San Mateo Union High School District Target Of Civil Rights Probe Into Claims It Discriminates Against Chinese Students

Chinese Students: We Were Transferred To Poor-Performing School To Boost Scores

The U.S. Department of Education's Office of Civil Rights has launched an investigation into allegations that the San Mateo Union High School District is discriminating against Chinese students.

A discrimination complaint lodged against the California school system has the agency looking into claims that the district holds Chinese students to "different standards for demonstrating residency or guardianship than students of other races" and nationalities, a department spokesperson told The Wall Street Journal.

The civil rights complaint comes as at least a dozen Chinese students say they have been transferred from top-performing high schools to low-performing ones. The district says the students were transferred because they don't reside with their parents -- who, in many cases, live in China -- and instead live in homes owned by relatives.

Private tutor Marian Kong filed a complaint on behalf of two students who she said fell victim to the district's bias. Both were accepted to attend high-performing, Asian-majority Mills High School last fall, and lived with guardians whose addresses fell within zoning boundaries for the school. But just days later, they were transferred to lower-performing Capuchino High for failing to show proof of residency for Mills.

District policy bases student-school placement decisions on residency, which can be proven with a parent or guardian's name on a deed or lease documents, or a notarized affidavit of a student's residence.

The students are calling foul on the residency claims, noting that they provided the required documentation and say that other factors are spurring the transfers.

"Some other students said the same thing happened to them," 16-year-old Leland Lam, who was transferred from Mills to Capuchino, told the San Francisco Chronicle. "They think [the district] wanted to boost Capuchino's scores."

California schools are scored on the Academic Performance Index -- a scale that ranges from 200 to 1,000. In the 2010-2011 school year, Mills High School topped the district's scores at 863 while Capuchino landed at the bottom with 748. Asian American students, who account for 55 percent of those enrolled at Mills and just 14 percent of those at Capuchino, averaged a district-wide 900 API.

The API is considered the "cornerstone" of the state's high-stakes student accountability system that determines whether a school meets federal Adequate Yearly Progress requirements under the No Child Left Behind law. A poor API and failure to meet AYP could mean state intervention that range from giving students the option to transfer out to school closures and staff turnover.

California submitted an application seeking a waiver from NCLB last month, but its application lacks key reform plans outlined by the president. So far, 32 states and Washington, D.C. have been granted waivers.

San Mateo Union High School District has issued a statement noting its cooperation with the Education Department's probe into the discrimination claims, but declines to "comment on the substance of an ongoing investigation."

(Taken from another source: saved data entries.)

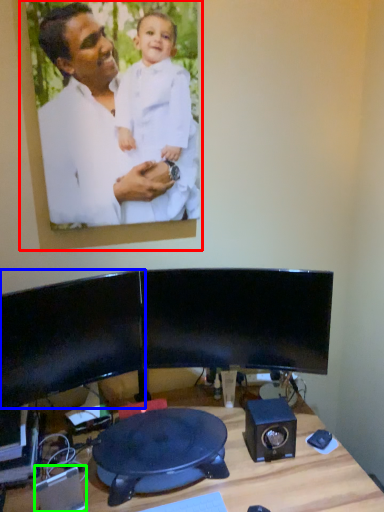 Question: Considering the real-world distances, which object is farthest from picture frame (highlighted by a red box)? computer monitor (highlighted by a blue box) or speaker (highlighted by a green box)?

Choices:
 (A) computer monitor
 (B) speaker

Answer: (B) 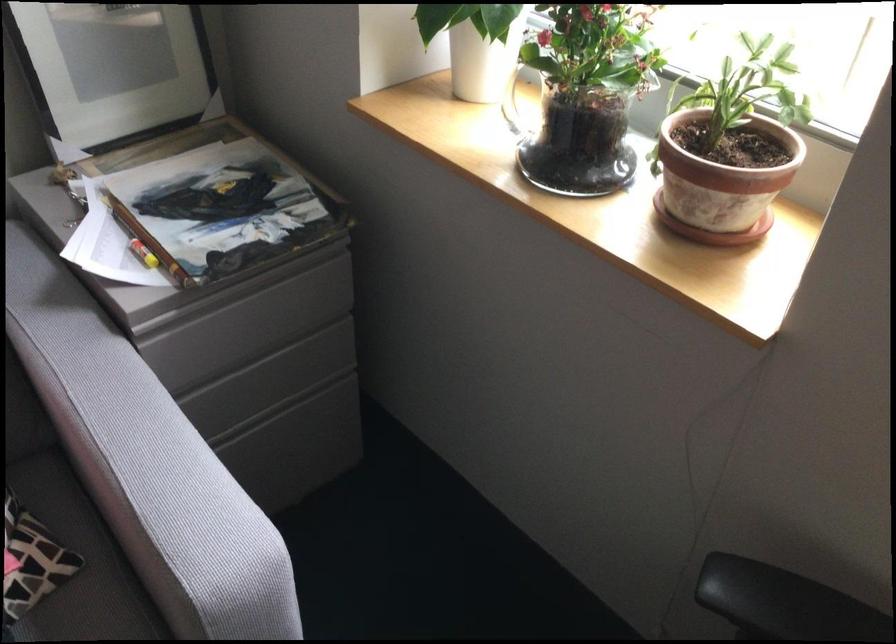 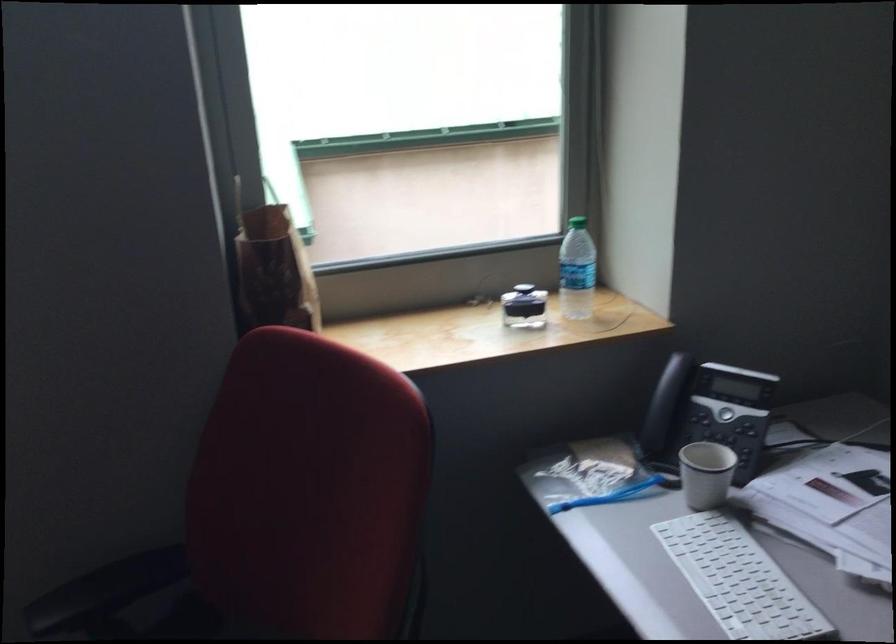 Question: How did the camera likely rotate?

Choices:
 (A) Left
 (B) Right
 (C) Up
 (D) Down

Answer: (B)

Kirk Black, associate superintendent of human resources and administrative services for the district, told the San Mateo Daily Journal that other factors like school capacity issues or that other students were sent to Mills due to a need for better English-learner classes could have also forced the displacement of students from Mills to Capuchino.

Still, "this seems to only happen to Chinese," Kong told the Wall Street Journal. "I don't know why."

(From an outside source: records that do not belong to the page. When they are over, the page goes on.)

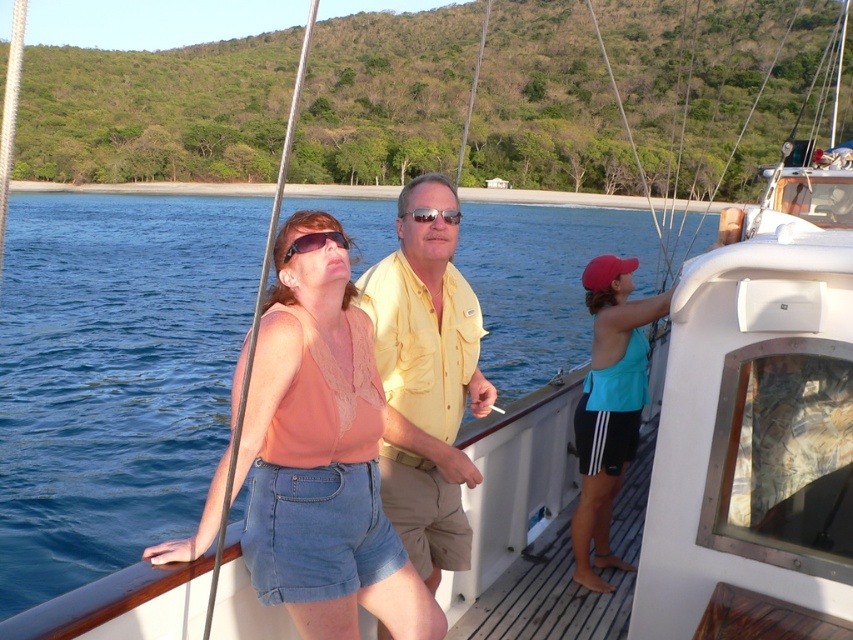 Which is more to the right, matte peach tank top at center or yellow cotton shirt at center?

yellow cotton shirt at center is more to the right.

Image resolution: width=853 pixels, height=640 pixels. I want to click on matte peach tank top at center, so click(x=321, y=456).

Identify the location of matte peach tank top at center. (321, 456).

Is matte peach tank top at center bigger than shiny gold sunglasses at center?

Yes, matte peach tank top at center is bigger than shiny gold sunglasses at center.

Between point (296, 595) and point (422, 209), which one is positioned behind?

Point (422, 209)

Identify the location of matte peach tank top at center. This screenshot has width=853, height=640. (321, 456).

Between yellow cotton shirt at center and matte black sunglasses at center, which one has less height?

matte black sunglasses at center

Does yellow cotton shirt at center have a greater height compared to matte black sunglasses at center?

Correct, yellow cotton shirt at center is much taller as matte black sunglasses at center.

Is point (415, 259) farther from viewer compared to point (308, 248)?

Yes, it is.

Locate an element on the screen. The image size is (853, 640). yellow cotton shirt at center is located at coordinates (426, 390).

The story out of San Mateo draws on controversy surrounding Asians in the American education system. Findings released last month by the Asian Pacific Americans in Higher Education and national Commission on Asian American and Pacific Islander Research in Education show that most Asian Americans support race-conscious practices in college admissions.

The results counter a common perception that it's harder for Asians to gain admission to American colleges -- to the point that for the sole purposes of admission, some Asian students don't self-identify with the race while applying to colleges.